Acara tampak berlangsung khidmat dipimpin Rektor UMSU Prof. Dr. Agussani, MAP pada Jumat (25/4/2025) di Auditorium UMSU Jalan Muchtar Basri No.3 Medan.

Rektor UMSU, Prof. Dr. Agussani, MAP, menyampaikan rasa bangga dan apresiasinya terhadap capaian para lulusan program studi pendidikan profesi dokter.

Disebutkannya, Fakultas Kedokteran UMSU menjadi fakultas terendah jumlah retakernya di Indonesia dengan keberhasilan UKMPPD FK UMSU mencapai 90%,

“Alhamdulillah, saya lihat angka capaian IPK 4,00 hingga 3,81 banyak diperoleh ulusan pada angkatan ini. Fakultas Kedokteran UMSU menjadi fakultas terendah jumlah retakernya di Indonesia. Artinya keberhasilan UKMPPD FK UMSU mencapai 90 persen,” ungkapnya.

Rektor mengaku bersyukur kareba UMSU tidak pernah di bawah 70%. Sejak 2018-2025 juga telah meluluskan 1002 dokter yang tersebar di Indonesia maupun luar negeri.

UMSU, sebut rektor, terus berkomitmen dalam mencetak dokter-dokter yang tidak hanya cerdas secara akademik, namun juga berkarakter Islami.

Rektor juga menyampaikan komitmen untuk terus mengembangkan FK UMSU sejalan dengan tuntutan pengetahuan dan perkembangan teknologi di bidang kesehatan.

“Kami tengah menyusun roadmap pengembangan fasilitas kampus dan mendorong akreditasi internasional untuk FK UMSU,” ujarnya.
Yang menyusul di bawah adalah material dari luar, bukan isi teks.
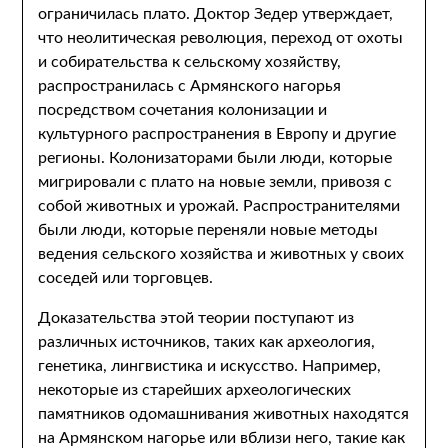
ограничилась плато. Доктор Зедер утверждает,
что неолитическая революция, переход от охоты
и собирательства к сельскому хозяйству,
распространилась с Армянского нагорья
посредством сочетания колонизации и
культурного распространения в Европу и другие
регионы. Колонизаторами были люди, которые
мигрировали с плато на новые земли, привозя с
собой животных и урожай. Распространителями
были люди, которые переняли новые методы
ведения сельского хозяйства и животных у своих
соседей или торговцев.
Доказательства этой теории поступают из
различных источников, таких как археология,
генетика, лингвистика и искусство. Например,
некоторые из старейших археологических
памятников одомашнивания животных находятся
на Армянском нагорье или вблизи него, такие как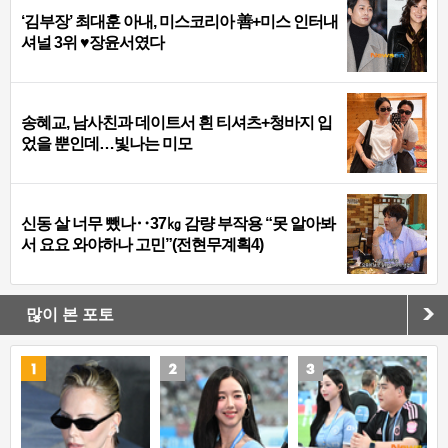
‘김부장’ 최대훈 아내, 미스코리아 善+미스 인터내
셔널 3위 ♥장윤서였다
송혜교, 남사친과 데이트서 흰 티셔츠+청바지 입
었을 뿐인데…빛나는 미모
신동 살 너무 뺐나‥37㎏ 감량 부작용 “못 알아봐
서 요요 와야하나 고민”(전현무계획4)
많이 본 포토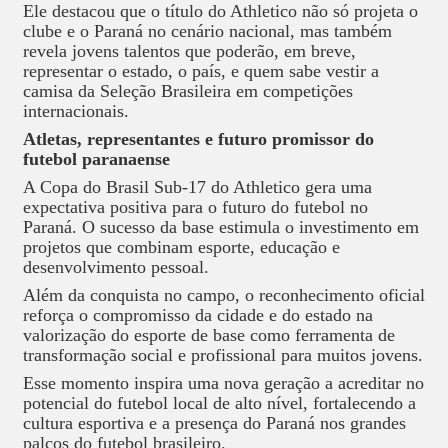
Ele destacou que o título do Athletico não só projeta o
clube e o Paraná no cenário nacional, mas também
revela jovens talentos que poderão, em breve,
representar o estado, o país, e quem sabe vestir a
camisa da Seleção Brasileira em competições
internacionais.
Atletas, representantes e futuro promissor do
futebol paranaense
A Copa do Brasil Sub-17 do Athletico gera uma
expectativa positiva para o futuro do futebol no
Paraná. O sucesso da base estimula o investimento em
projetos que combinam esporte, educação e
desenvolvimento pessoal.
Além da conquista no campo, o reconhecimento oficial
reforça o compromisso da cidade e do estado na
valorização do esporte de base como ferramenta de
transformação social e profissional para muitos jovens.
Esse momento inspira uma nova geração a acreditar no
potencial do futebol local de alto nível, fortalecendo a
cultura esportiva e a presença do Paraná nos grandes
palcos do futebol brasileiro.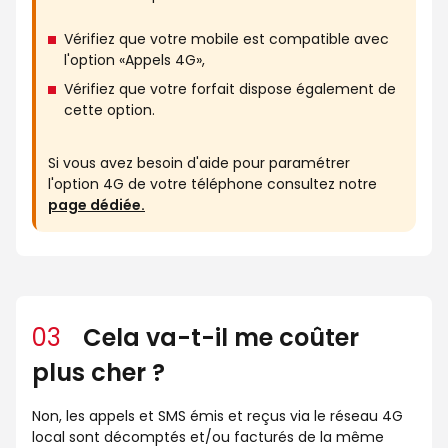
Vérifiez que votre mobile est compatible avec
l'option «Appels 4G»,
Vérifiez que votre forfait dispose également de
cette option.
Si vous avez besoin d'aide pour paramétrer
l'option 4G de votre téléphone consultez notre
page dédiée.
03
Cela va-t-il me coûter
plus cher ?
Non, les appels et SMS émis et reçus via le réseau 4G
local sont décomptés et/ou facturés de la même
Pada kesempatan ini dia juga menyampaikan bahwa UMSU akan menjadi tuan rumah Muktamar Muhammadiyah 2027, dan dia memohon doa kepada para lulusan dan orangtua untuk keberhasilan
rencana pembangunan fasilitas baru serta pelaksanaan Muktamar 2027.

“Kami sadar masih banyak kekurangan, namun terus berbenah menuju yang lebih baik,” ucap rektor.

Sebelumnya, Dekan FK UMSU, dr. Siti Masliana, Sp.THT-KL(K), menyebut angka retaker lulusan FK UMSU sangat rendah, hanya 8 dari total 3.000 peserta.

Dia juga menyoroti fenomena yang terjadi terkait profesi kedokteran, dan dia berharap para alumni tetap menjaga nama baik fakultas dan universitas.

“Sumpah dokter adalah sumpah hipokrates, dan kami berharap seluruh lulusan menjaga etik, berbuat baik kepada guru, sejawat, maupun pasien. Profesi ini adalah amanah yang harus dijaga dengan kebudiluhuran,” tegasnya.

Sementara itu, perwakilan lulusan, dr. Indah Hadiyihidini, menyampaikan rasa terima kasih kepada seluruh dosen dan khususnya kepada orang tua.

“Perjuangan ini tidak instan, dan keberhasilan ini adalah hasil dari dukungan semua pihak,” katanya penuh haru.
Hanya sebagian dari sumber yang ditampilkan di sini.